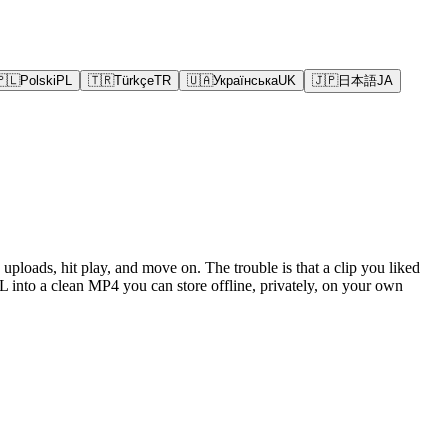
🇵🇱
Polski
PL
🇹🇷
Türkçe
TR
🇺🇦
Українська
UK
🇯🇵
日本語
JA
uploads, hit play, and move on. The trouble is that a clip you liked
 into a clean MP4 you can store offline, privately, on your own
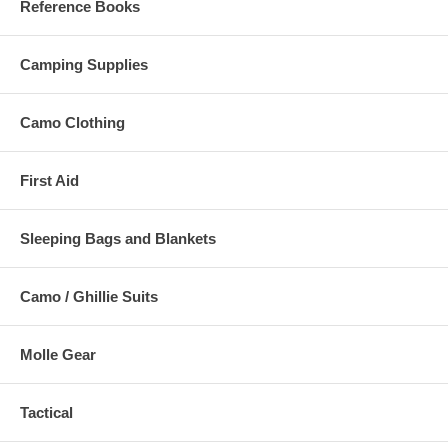
Reference Books
Camping Supplies
Camo Clothing
First Aid
Sleeping Bags and Blankets
Camo / Ghillie Suits
Molle Gear
Tactical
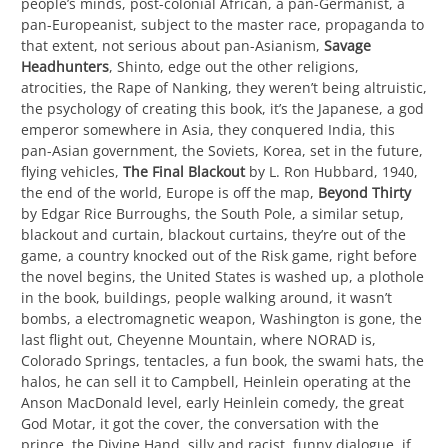
people’s minds, post-colonial African, a pan-Germanist, a
pan-Europeanist, subject to the master race, propaganda to
that extent, not serious about pan-Asianism,
Savage
Headhunters
, Shinto, edge out the other religions,
atrocities, the Rape of Nanking, they weren’t being altruistic,
the psychology of creating this book, it’s the Japanese, a god
emperor somewhere in Asia, they conquered India, this
pan-Asian government, the Soviets, Korea, set in the future,
flying vehicles,
The Final Blackout
by L. Ron Hubbard, 1940,
the end of the world, Europe is off the map,
Beyond Thirty
by Edgar Rice Burroughs, the South Pole, a similar setup,
blackout and curtain, blackout curtains, they’re out of the
game, a country knocked out of the Risk game, right before
the novel begins, the United States is washed up, a plothole
in the book, buildings, people walking around, it wasn’t
bombs, a electromagnetic weapon, Washington is gone, the
last flight out, Cheyenne Mountain, where NORAD is,
Colorado Springs, tentacles, a fun book, the swami hats, the
halos, he can sell it to Campbell, Heinlein operating at the
Anson MacDonald level, early Heinlein comedy, the great
God Motar, it got the cover, the conversation with the
prince, the Divine Hand, silly and racist, funny dialogue, if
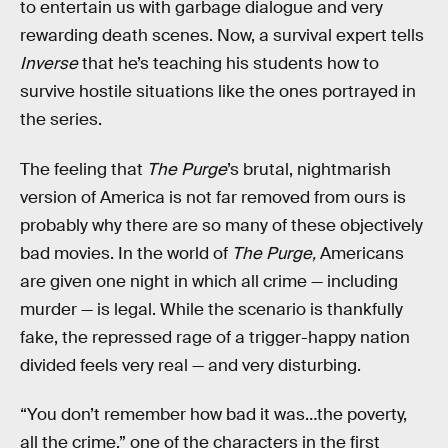
to entertain us with garbage dialogue and very
rewarding death scenes. Now, a survival expert tells
Inverse
that he’s teaching his students how to
survive hostile situations like the ones portrayed in
the series.
The feeling that
The Purge
’s brutal, nightmarish
version of America is not far removed from ours is
probably why there are so many of these objectively
bad movies. In the world of
The Purge,
Americans
are given one night in which all crime — including
murder — is legal. While the scenario is thankfully
fake, the repressed rage of a trigger-happy nation
divided feels very real — and very disturbing.
“You don’t remember how bad it was…the poverty,
all the crime,” one of the characters in the first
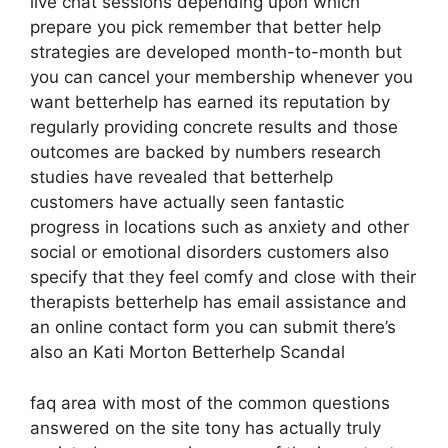
live chat sessions depending upon which
prepare you pick remember that better help
strategies are developed month-to-month but
you can cancel your membership whenever you
want betterhelp has earned its reputation by
regularly providing concrete results and those
outcomes are backed by numbers research
studies have revealed that betterhelp
customers have actually seen fantastic
progress in locations such as anxiety and other
social or emotional disorders customers also
specify that they feel comfy and close with their
therapists betterhelp has email assistance and
an online contact form you can submit there’s
also an Kati Morton Betterhelp Scandal
faq area with most of the common questions
answered on the site tony has actually truly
-------------------------
Problem to work on
Of the entries listed above, reproduce only the lines starting at the line containing "version of America" and ending at the line containing "divided feels very". Include both, exactly as they stand.

Solved problem
version of America is not far removed from ours is
probably why there are so many of these objectively
bad movies. In the world of
The Purge,
Americans
are given one night in which all crime — including
murder — is legal. While the scenario is thankfully
fake, the repressed rage of a trigger-happy nation
divided feels very real — and very disturbing.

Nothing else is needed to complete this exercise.